Source records »
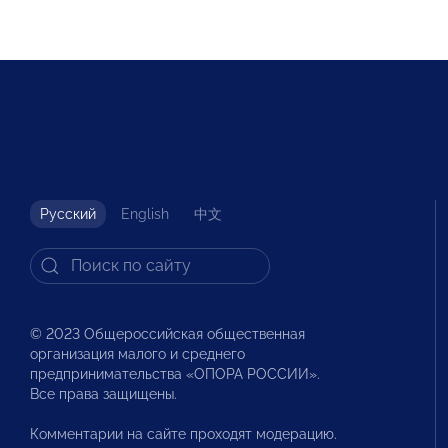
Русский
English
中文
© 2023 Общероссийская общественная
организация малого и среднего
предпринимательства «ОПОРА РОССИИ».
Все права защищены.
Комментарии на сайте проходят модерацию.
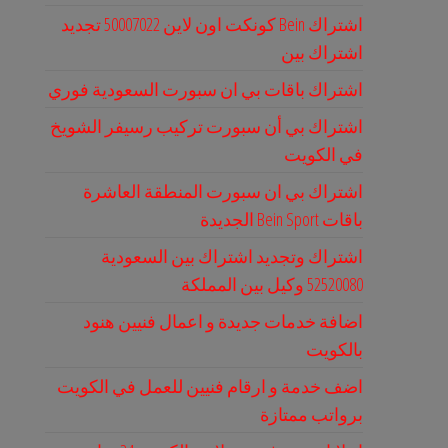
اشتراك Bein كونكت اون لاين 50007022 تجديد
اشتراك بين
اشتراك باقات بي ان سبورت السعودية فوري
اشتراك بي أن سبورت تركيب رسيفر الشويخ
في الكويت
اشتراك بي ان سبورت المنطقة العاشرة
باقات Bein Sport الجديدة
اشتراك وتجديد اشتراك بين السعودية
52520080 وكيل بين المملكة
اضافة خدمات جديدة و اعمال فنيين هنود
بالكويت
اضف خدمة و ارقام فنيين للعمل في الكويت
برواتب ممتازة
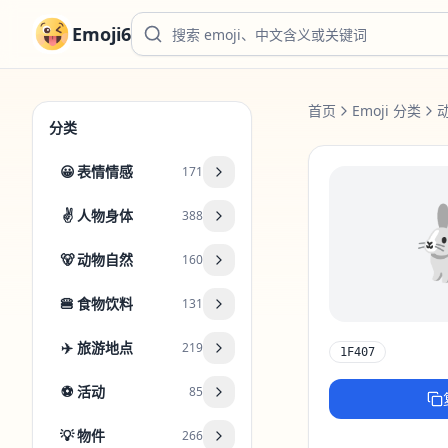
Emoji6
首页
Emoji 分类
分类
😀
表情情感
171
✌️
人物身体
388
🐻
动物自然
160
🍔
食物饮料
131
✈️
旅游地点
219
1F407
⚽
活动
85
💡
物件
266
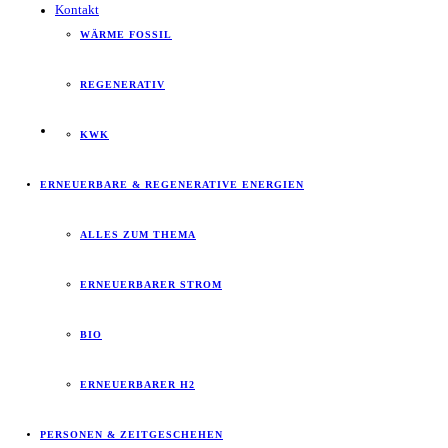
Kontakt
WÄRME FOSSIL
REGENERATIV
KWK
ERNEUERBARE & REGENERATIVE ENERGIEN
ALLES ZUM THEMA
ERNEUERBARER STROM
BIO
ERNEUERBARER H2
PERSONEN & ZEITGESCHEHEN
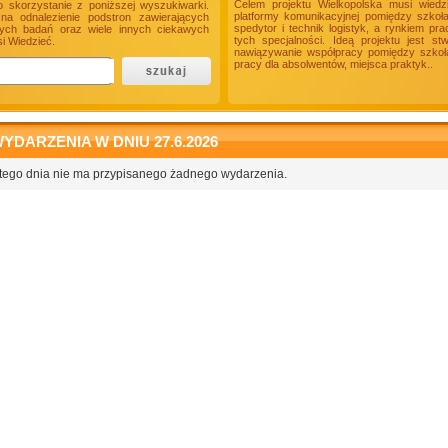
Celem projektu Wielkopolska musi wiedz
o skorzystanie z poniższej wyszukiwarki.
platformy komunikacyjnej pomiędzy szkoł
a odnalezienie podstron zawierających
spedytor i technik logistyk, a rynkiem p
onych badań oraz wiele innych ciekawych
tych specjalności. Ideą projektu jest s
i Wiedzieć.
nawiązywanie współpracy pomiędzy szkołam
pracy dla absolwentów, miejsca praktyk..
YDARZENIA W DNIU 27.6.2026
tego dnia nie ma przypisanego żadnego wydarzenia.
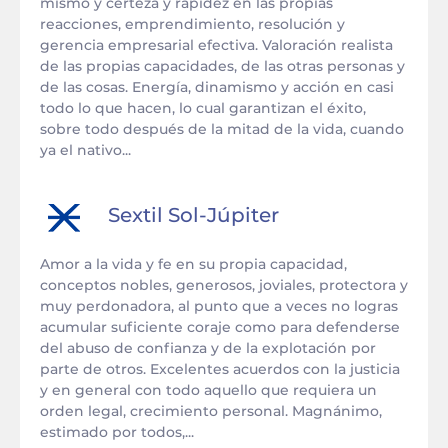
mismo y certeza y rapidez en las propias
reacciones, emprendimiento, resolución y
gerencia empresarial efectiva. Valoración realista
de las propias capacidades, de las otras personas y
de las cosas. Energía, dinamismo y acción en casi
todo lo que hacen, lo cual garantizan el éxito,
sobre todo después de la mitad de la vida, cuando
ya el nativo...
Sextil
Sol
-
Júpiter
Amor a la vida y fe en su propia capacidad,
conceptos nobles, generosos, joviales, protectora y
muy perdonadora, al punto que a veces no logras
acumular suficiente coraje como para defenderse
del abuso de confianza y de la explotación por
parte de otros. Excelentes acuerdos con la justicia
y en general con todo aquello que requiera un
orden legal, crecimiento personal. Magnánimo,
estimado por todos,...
--
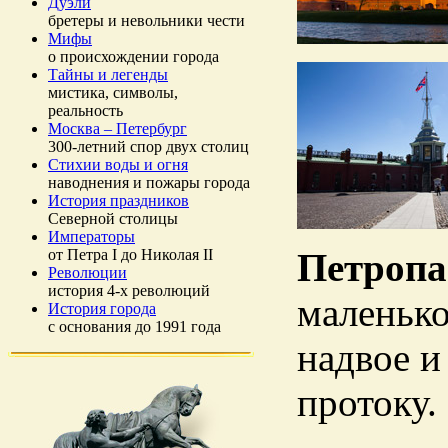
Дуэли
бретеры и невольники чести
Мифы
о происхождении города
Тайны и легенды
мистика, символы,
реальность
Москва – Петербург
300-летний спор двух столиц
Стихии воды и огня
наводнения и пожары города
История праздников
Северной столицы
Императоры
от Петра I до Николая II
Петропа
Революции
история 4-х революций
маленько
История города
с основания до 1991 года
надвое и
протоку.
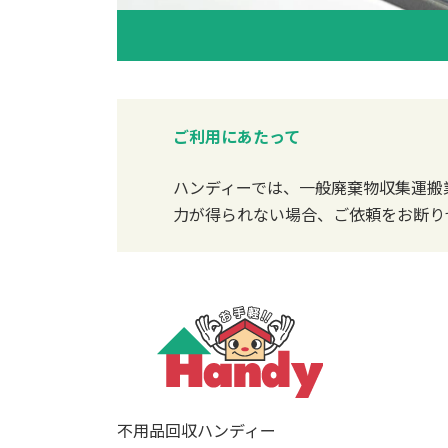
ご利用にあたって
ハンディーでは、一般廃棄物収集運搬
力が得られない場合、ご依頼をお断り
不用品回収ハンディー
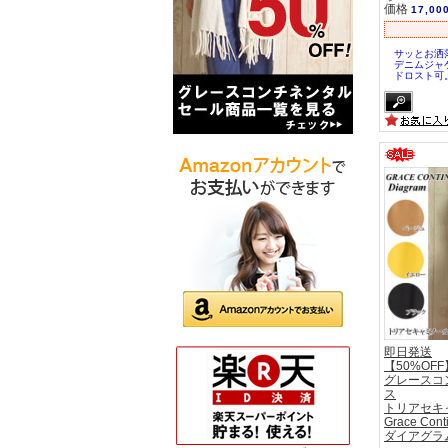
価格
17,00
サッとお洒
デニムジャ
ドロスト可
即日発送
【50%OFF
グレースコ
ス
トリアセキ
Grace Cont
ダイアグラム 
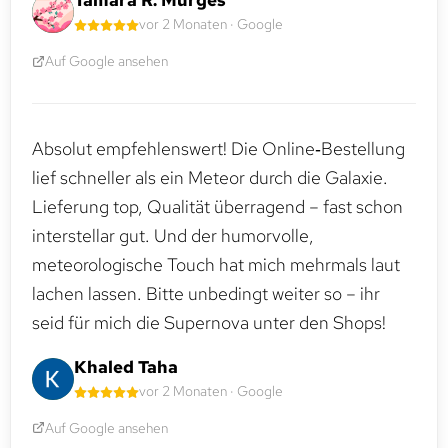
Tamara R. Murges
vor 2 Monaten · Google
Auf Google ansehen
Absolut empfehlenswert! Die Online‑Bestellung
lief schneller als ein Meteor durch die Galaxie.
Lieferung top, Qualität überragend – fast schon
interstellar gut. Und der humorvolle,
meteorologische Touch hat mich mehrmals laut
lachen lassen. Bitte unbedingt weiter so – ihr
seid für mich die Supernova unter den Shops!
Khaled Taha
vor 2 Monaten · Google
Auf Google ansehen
* * *
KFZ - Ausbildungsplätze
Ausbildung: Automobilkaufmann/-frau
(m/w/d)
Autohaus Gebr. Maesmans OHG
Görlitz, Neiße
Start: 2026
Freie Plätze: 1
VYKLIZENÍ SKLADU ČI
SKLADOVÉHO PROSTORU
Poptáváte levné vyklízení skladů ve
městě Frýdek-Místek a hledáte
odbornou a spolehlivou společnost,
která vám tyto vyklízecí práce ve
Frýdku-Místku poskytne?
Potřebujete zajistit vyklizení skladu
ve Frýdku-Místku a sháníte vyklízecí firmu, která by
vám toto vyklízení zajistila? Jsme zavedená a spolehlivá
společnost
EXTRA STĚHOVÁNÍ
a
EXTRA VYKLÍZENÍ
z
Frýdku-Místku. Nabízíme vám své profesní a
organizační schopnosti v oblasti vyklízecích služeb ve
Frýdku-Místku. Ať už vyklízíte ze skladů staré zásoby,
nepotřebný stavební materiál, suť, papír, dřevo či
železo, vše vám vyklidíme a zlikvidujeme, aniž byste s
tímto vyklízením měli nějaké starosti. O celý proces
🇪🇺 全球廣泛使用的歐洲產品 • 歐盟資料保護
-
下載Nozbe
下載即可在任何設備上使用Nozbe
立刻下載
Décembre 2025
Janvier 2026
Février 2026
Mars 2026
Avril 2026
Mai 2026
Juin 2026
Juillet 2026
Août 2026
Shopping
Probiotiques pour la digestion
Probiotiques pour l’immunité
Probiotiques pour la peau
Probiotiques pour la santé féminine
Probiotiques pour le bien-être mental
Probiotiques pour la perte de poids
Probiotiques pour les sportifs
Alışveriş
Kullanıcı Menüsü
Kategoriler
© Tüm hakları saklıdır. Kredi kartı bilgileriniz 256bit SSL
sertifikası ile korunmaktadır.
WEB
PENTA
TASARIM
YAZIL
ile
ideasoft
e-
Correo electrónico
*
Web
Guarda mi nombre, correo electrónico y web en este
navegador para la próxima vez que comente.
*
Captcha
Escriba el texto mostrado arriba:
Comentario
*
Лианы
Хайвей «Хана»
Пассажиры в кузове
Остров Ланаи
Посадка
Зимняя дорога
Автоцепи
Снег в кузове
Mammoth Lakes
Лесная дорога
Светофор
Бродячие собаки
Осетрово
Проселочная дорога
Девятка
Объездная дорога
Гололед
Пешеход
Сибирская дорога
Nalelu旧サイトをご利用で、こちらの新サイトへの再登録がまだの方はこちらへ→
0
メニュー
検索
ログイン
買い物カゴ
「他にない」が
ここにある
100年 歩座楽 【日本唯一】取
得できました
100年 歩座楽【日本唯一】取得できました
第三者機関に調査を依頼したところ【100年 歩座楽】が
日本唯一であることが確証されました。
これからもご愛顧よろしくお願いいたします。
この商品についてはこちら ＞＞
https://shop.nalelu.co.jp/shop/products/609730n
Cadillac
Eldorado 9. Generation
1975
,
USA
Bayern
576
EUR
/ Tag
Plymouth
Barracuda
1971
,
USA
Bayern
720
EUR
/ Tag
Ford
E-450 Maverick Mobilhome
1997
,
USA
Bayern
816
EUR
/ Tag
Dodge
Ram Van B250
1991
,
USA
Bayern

Problem to solve »
Scan the listing for the string "para" and copy every line that carries it.

Answer to the exercise »
acumular suficiente coraje como para defenderse
navegador para la próxima vez que comente.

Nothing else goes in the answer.